Segment Start: PROVIDED DATA

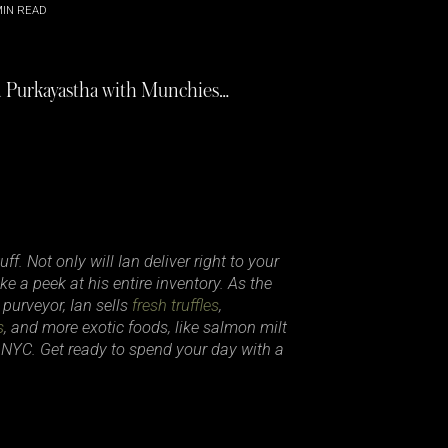
IN READ
an Purkayastha with Munchies…
f. Not only will Ian deliver right to your
ke a peek at his entire inventory. As the
 purveyor, Ian sells
fresh truffles
,
s
, and more exotic foods, like salmon milt
 NYC. Get ready to spend your day with a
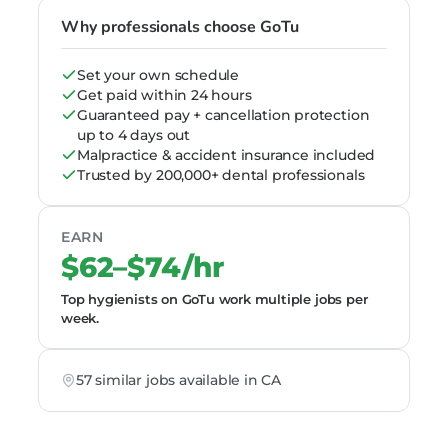
Why professionals choose GoTu
Set your own schedule
Get paid within 24 hours
Guaranteed pay + cancellation protection
up to 4 days out
Malpractice & accident insurance included
Trusted by 200,000+ dental professionals
EARN
$62–$74/hr
Top hygienists on GoTu work multiple jobs per
week.
57 similar jobs available in CA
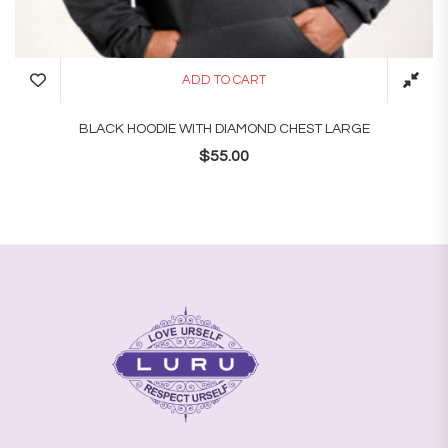
ADD TO CART
BLACK HOODIE WITH DIAMOND CHEST LARGE
$
55.00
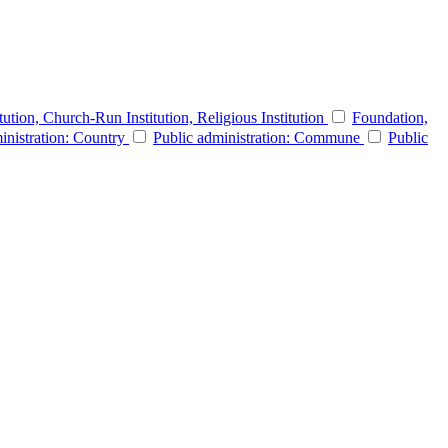
itution, Church-Run Institution, Religious Institution
Foundation,
inistration: Country
Public administration: Commune
Public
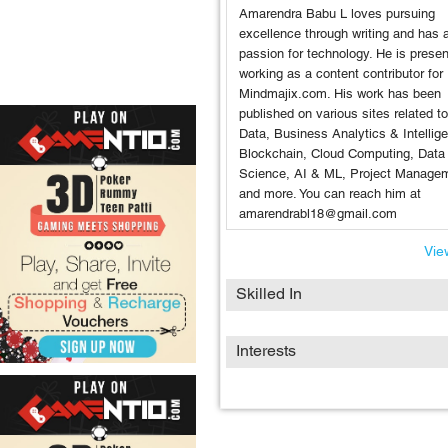
Amarendra Babu L loves pursuing
excellence through writing and has 
passion for technology. He is presen
working as a content contributor for
Mindmajix.com. His work has been
published on various sites related t
Data, Business Analytics & Intellig
Blockchain, Cloud Computing, Data
Science, AI & ML, Project Manage
and more. You can reach him at
amarendrabl18@gmail.com
View
Skilled In
Interests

Segment End: PROVIDED DATA

_ACTIVITY_
Only the text of the entries above is to be given again, exactly, with the pictures left out.

_EXERCISE SOLUTION_
IN READ
an Purkayastha with Munchies…
f. Not only will Ian deliver right to your
ke a peek at his entire inventory. As the
 purveyor, Ian sells
fresh truffles
,
s
, and more exotic foods, like salmon milt
 NYC. Get ready to spend your day with a
Why professionals choose GoTu
Set your own schedule
Get paid within 24 hours
Guaranteed pay + cancellation protection
up to 4 days out
Malpractice & accident insurance included
Trusted by 200,000+ dental professionals
EARN
$62–$74/hr
Top hygienists on GoTu work multiple jobs per
week.
57 similar jobs available in CA
ADD TO CART
BLACK HOODIE WITH DIAMOND CHEST LARGE
$
55.00
itution, Church-Run Institution, Religious Institution
Foundation,
inistration: Country
Public administration: Commune
Public
Amarendra Babu L loves pursuing
excellence through writing and has 
passion for technology. He is presen
working as a content contributor for
Mindmajix.com. His work has been
published on various sites related t
Data, Business Analytics & Intellig
Blockchain, Cloud Computing, Data
Science, AI & ML, Project Manage
and more. You can reach him at
amarendrabl18@gmail.com
View
Skilled In
Interests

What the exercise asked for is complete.